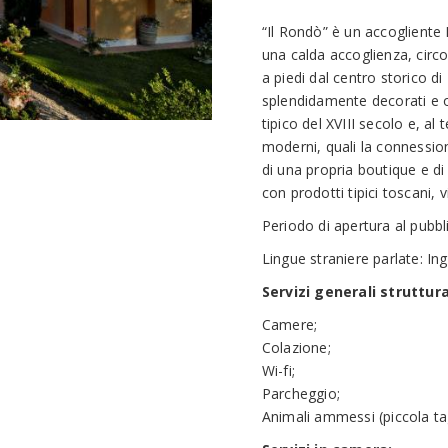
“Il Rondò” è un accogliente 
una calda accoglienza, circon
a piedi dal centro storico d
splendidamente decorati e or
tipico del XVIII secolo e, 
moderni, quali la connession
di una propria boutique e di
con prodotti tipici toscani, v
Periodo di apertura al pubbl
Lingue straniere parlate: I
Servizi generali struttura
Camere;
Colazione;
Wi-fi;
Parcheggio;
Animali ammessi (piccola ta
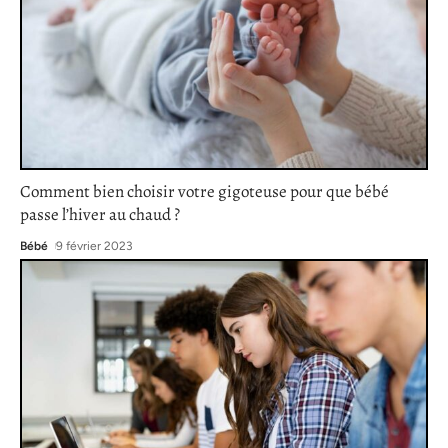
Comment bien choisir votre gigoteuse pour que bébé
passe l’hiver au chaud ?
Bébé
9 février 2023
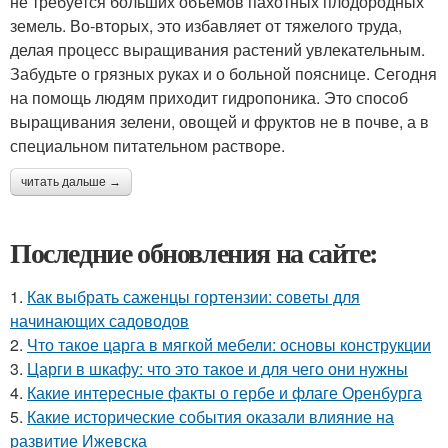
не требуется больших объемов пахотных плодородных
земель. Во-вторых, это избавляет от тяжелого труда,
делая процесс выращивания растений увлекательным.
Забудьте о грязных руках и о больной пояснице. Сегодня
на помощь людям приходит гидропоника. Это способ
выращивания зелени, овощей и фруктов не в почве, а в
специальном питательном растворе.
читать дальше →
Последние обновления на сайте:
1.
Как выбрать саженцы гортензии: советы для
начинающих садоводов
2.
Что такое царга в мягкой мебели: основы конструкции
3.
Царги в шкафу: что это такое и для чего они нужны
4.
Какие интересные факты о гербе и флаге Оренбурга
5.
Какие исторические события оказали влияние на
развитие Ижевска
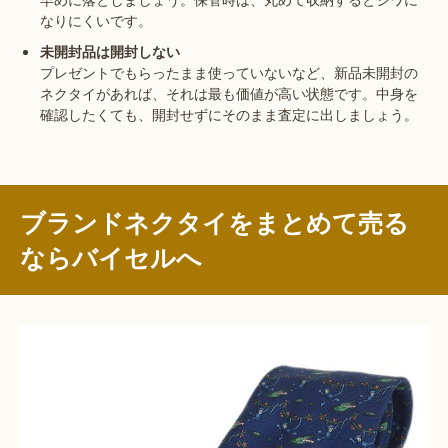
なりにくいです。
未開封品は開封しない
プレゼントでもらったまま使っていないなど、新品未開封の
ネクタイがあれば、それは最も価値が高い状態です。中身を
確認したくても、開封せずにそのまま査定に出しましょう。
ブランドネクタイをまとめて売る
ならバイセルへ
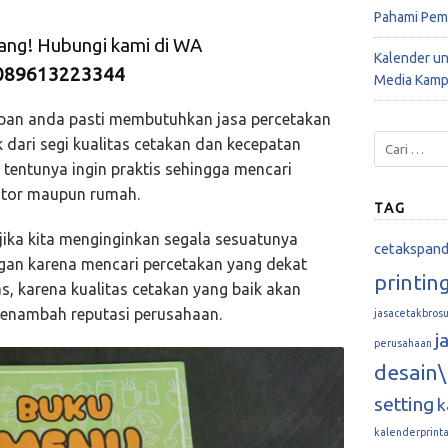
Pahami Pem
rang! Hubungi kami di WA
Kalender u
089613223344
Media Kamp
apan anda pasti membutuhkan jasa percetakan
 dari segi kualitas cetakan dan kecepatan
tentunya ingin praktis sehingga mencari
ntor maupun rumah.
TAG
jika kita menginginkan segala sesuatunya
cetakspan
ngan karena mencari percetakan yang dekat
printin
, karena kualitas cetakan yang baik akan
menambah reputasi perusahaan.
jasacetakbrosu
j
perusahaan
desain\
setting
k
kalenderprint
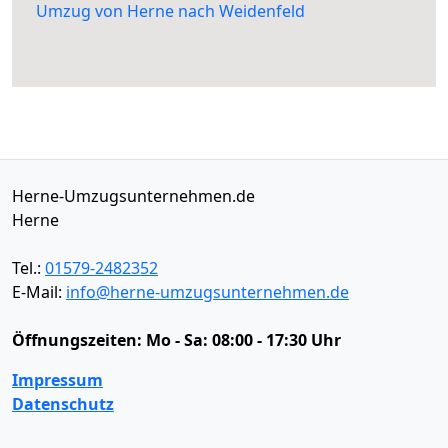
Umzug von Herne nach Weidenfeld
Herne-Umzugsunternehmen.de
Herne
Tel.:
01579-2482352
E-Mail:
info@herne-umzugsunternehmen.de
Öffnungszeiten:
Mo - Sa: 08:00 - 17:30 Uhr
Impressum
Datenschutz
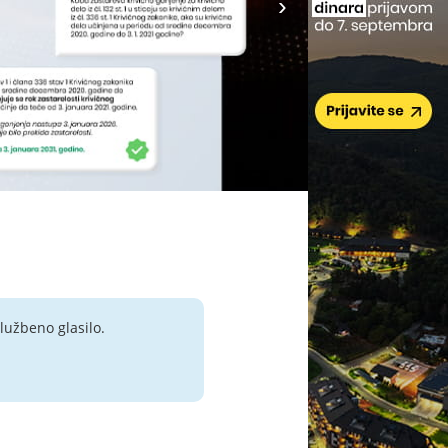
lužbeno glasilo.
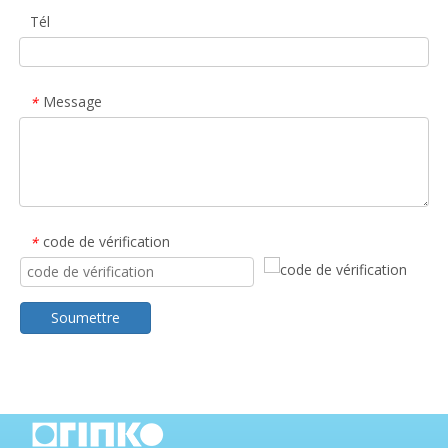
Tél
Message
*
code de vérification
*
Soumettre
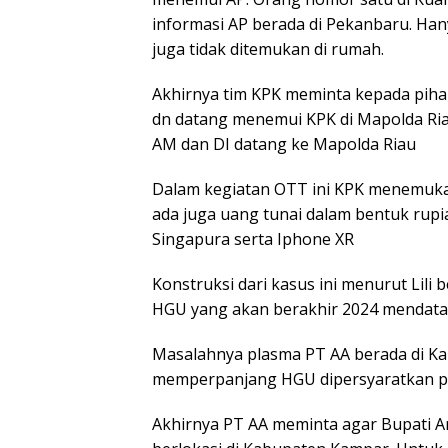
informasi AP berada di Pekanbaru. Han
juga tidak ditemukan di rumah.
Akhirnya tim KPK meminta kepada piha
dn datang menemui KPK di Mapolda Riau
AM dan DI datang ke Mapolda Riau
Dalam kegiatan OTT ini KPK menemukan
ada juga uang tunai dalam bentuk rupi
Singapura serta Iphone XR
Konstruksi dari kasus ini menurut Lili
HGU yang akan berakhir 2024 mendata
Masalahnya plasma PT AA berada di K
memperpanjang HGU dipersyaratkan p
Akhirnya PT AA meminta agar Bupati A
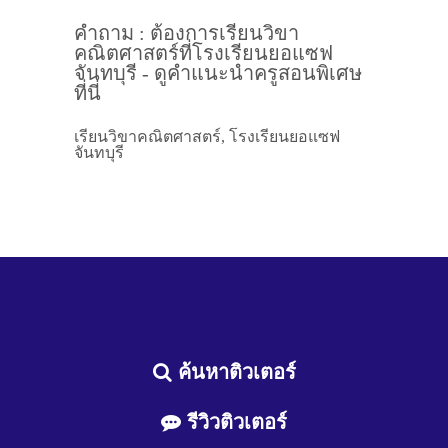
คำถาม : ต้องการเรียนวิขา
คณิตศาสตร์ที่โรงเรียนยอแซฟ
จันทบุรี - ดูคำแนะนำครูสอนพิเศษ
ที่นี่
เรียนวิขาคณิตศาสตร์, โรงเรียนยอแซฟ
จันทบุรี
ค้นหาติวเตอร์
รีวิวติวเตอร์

• PROBLEM DETAILS:
Please give only the count of lines above containing "выращивания".

• ANSWER BELOW:
2